A study has suggested higher intakes of whole grains and legumes could have a possible protective role against neuromyelitis optica spectrum disorder (NMO), also known as Devic’s disease. The condition is an inflammatory disorder of the central nervous system characterised by severe, immune-mediated demyelination and axonal damage predominantly targeting optic nerves and spinal cord, which can sometimes be mistaken for multiple sclerosis (MS).
The case-control study identified 70 NMO cases with definite diagnosis based on 2015 international consensus criteria and 164 controls were selected in NMO specialist clinic, Sina hospital, Tehran, Iran. Information about routine dietary habits of all participants was collected over the course of one year before study participation.

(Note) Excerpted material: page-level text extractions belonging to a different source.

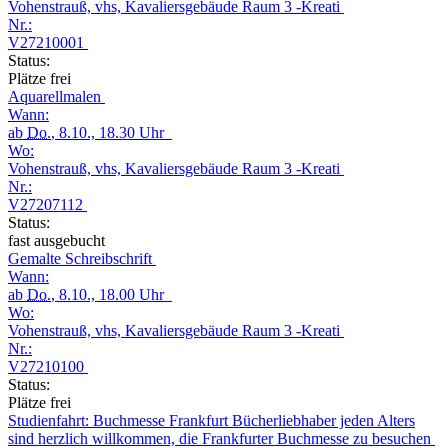
Vohenstrauß, vhs, Kavaliersgebäude Raum 3 -Kreati
Nr.:
V27210001
Status:
Plätze frei
Aquarellmalen
Wann:
ab
Do.
, 8.10., 18.30 Uhr
Wo:
Vohenstrauß, vhs, Kavaliersgebäude Raum 3 -Kreati
Nr.:
V27207112
Status:
fast ausgebucht
Gemalte Schreibschrift
Wann:
ab
Do.
, 8.10., 18.00 Uhr
Wo:
Vohenstrauß, vhs, Kavaliersgebäude Raum 3 -Kreati
Nr.:
V27210100
Status:
Plätze frei
Studienfahrt: Buchmesse Frankfurt Bücherliebhaber jeden Alters
sind herzlich willkommen, die Frankfurter Buchmesse zu besuchen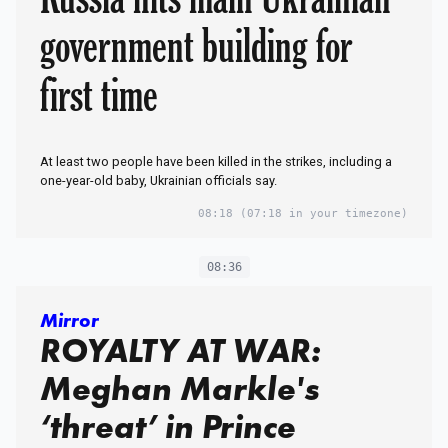
government building for
first time
At least two people have been killed in the strikes, including a
one-year-old baby, Ukrainian officials say.
08:18
(07:18 in your timezone)
08:36
Mirror
ROYALTY AT WAR:
Meghan Markle's
‘threat’ in Prince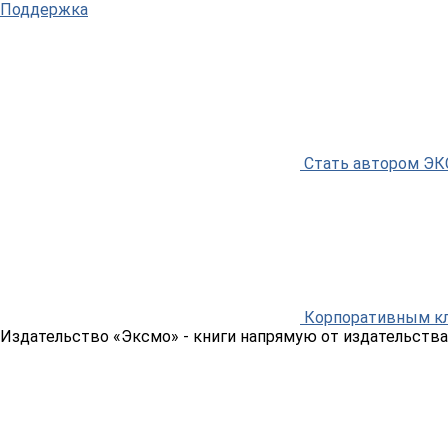
Поддержка
Стать автором Э
Корпоративным к
Издательство «Эксмо»
- книги напрямую от издательства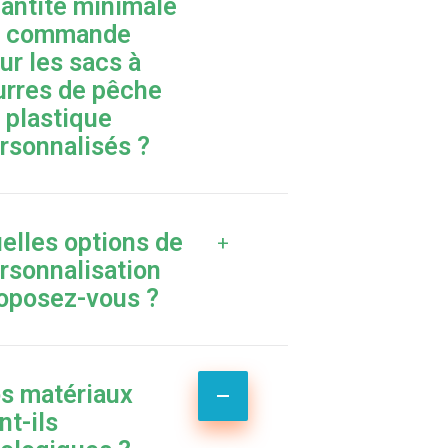
antité minimale
e commande
ur les sacs à
urres de pêche
 plastique
rsonnalisés ?
elles options de
+
rsonnalisation
oposez-vous ?
s matériaux
nt-ils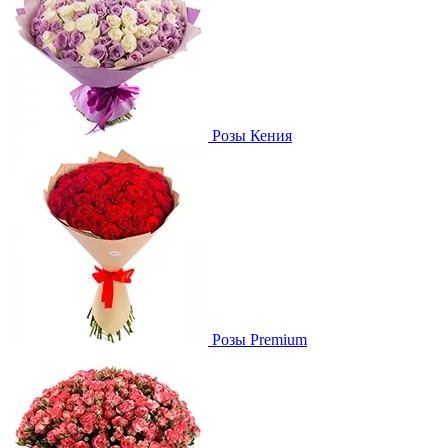
Розы Кения
Розы Premium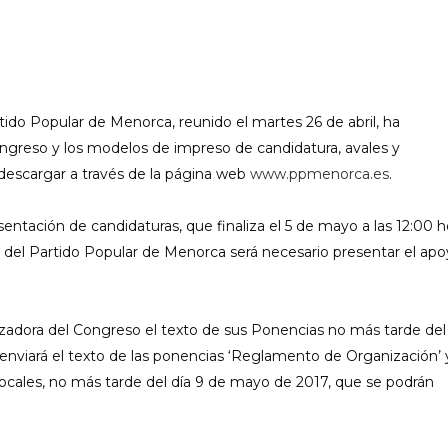
ido Popular de Menorca, reunido el martes 26 de abril, ha
Congreso y los modelos de impreso de candidatura, avales y
descargar a través de la página web
www.ppmenorca.es
.
sentación de candidaturas, que finaliza el 5 de mayo a las 12:00 h
a del Partido Popular de Menorca será necesario presentar el ap
adora del Congreso el texto de sus Ponencias no más tarde del
nviará el texto de las ponencias ‘Reglamento de Organización’ 
 Locales, no más tarde del día 9 de mayo de 2017, que se podrán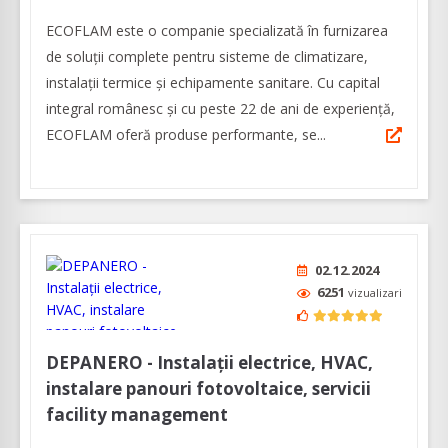
ECOFLAM este o companie specializată în furnizarea
de soluții complete pentru sisteme de climatizare,
instalații termice și echipamente sanitare. Cu capital
integral românesc și cu peste 22 de ani de experiență,
ECOFLAM oferă produse performante, se...
02.12.2024
6251
vizualizari
DEPANERO - Instalații electrice, HVAC,
instalare panouri fotovoltaice, servicii
facility management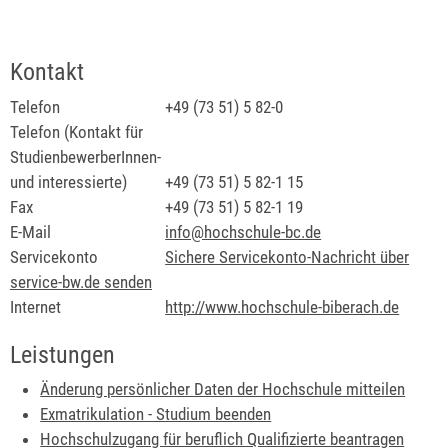
Kontakt
Telefon
+49 (73
51) 5
82-0
Telefon (Kontakt für
StudienbewerberInnen-
und interessierte)
+49 (73
51) 5
82-1
15
Fax
+49 (73
51) 5
82-1
19
E-Mail
info@hochschule-bc.de
Servicekonto
Sichere Servicekonto-Nachricht über
service-bw.de senden
Internet
http://www.hochschule-biberach.de
Leistungen
Änderung persönlicher Daten der Hochschule mitteilen
Exmatrikulation - Studium beenden
Hochschulzugang für beruflich Qualifizierte beantragen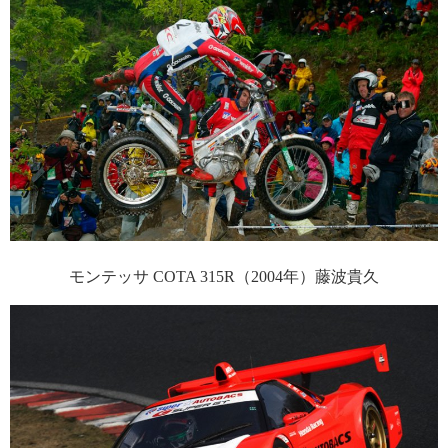
モンテッサ COTA 315R（2004年）藤波貴久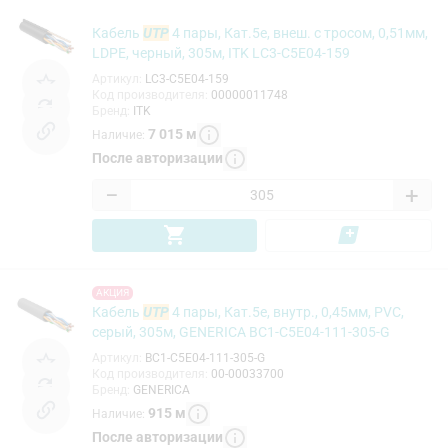
Кабель
UTP
4 пары, Кат.5e, внеш. с тросом, 0,51мм,
LDPE, черный, 305м, ITK LC3-C5E04-159
Артикул
:
LC3-C5E04-159
Код производителя
:
00000011748
Бренд
:
ITK
7 015
м
Наличие
:
После авторизации
−
+
АКЦИЯ
Кабель
UTP
4 пары, Кат.5e, внутр., 0,45мм, PVC,
серый, 305м, GENERICA BC1-C5E04-111-305-G
Артикул
:
BC1-C5E04-111-305-G
Код производителя
:
00-00033700
Бренд
:
GENERICA
915
м
Наличие
:
После авторизации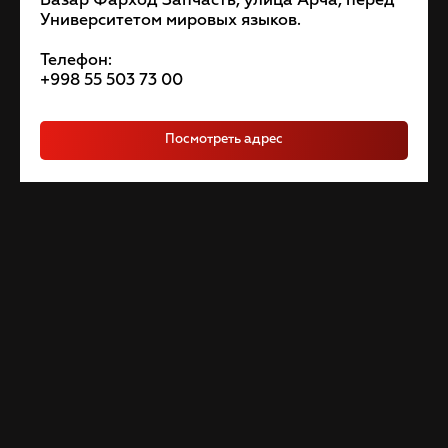
Базар Фарход Запчасть, улица Арча, перед
Университетом мировых языков.
Телефон:
+998 55 503 73 00
Посмотреть адрес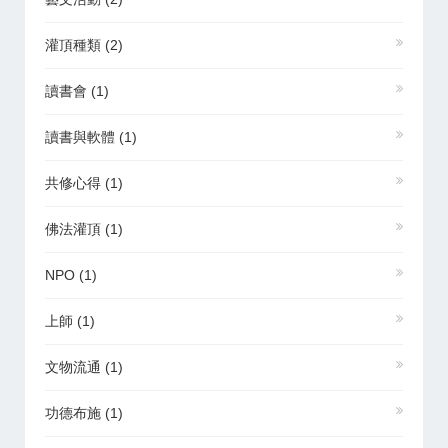
灌頂種類
(2)
讀書會
(1)
讀書與軟體
(1)
共修心得
(1)
佛法灌頂
(1)
NPO
(1)
上師
(1)
文物流通
(1)
功德布施
(1)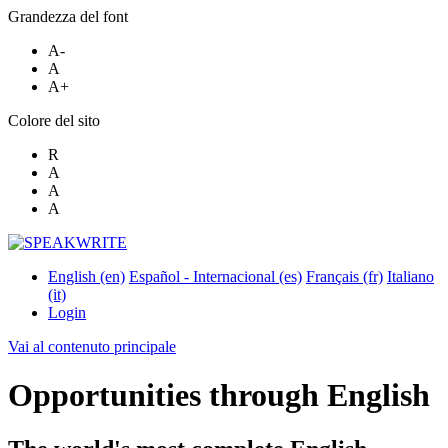
Grandezza del font
A-
A
A+
Colore del sito
R
A
A
A
English ‎(en)‎
Español - Internacional ‎(es)‎
Français ‎(fr)‎
Italiano
‎(it)‎
Login
Vai al contenuto principale
Opportunities through English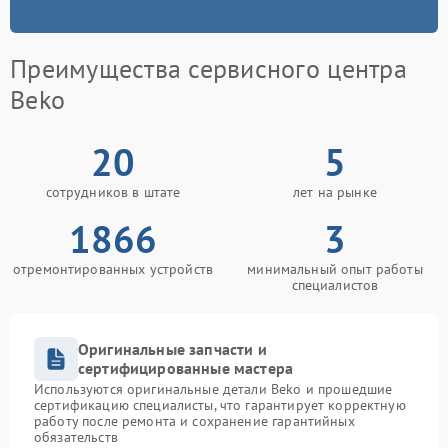
Преимущества сервисного центра
Beko
20
5
сотрудников в штате
лет на рынке
1866
3
отремонтированных устройств
минимальный опыт работы
специалистов
Оригинальные запчасти и
сертифицированные мастера
Используются оригинальные детали Beko и прошедшие
сертификацию специалисты, что гарантирует корректную
работу после ремонта и сохранение гарантийных
обязательств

The mean intakes of whole grains were 44.14g in the NMO group vs. 115.29g per day in the control group. When it came to legumes the NMO group was significantly lower than the control group (34.49 vs. 59.42g/day).
For comparing the mean consumption of whole grains and legumes in NMOSD and control group, independent-samples t-test was applied. In order to compute NMO odds across the whole grains and legumes quartiles, two logistic regression models were run, which were adjusted for age and gender in the first model and additionally adjusted for BMI, total energy intake, alcohol consumption status and cigarette smoking status in the second model.
Comparing with the first quartiles, 3th and 4th quartiles of whole grains and legumes have shown a significant decreased in NMO odds in both models. In a fully adjusted model, the odds of NMO reduced 88% in the third and 96% in the fourth quartiles of whole grains intake. Higher consumption of legumes resulted in 88% and 90% decrease in NMOSD odds in 3th and 4th quartiles, respectively.
Researchers concluded that this study suggests a possible protective role associated with higher intake of whole grains and legumes against the odds of developing NMO. Dietary factors are modifiable so this data could be valuable for reducing NMO risk.
This study was shared at ECTRIMS 2019, 24th annual conference of rehabilitation in MS, in Stockholm, Sweden.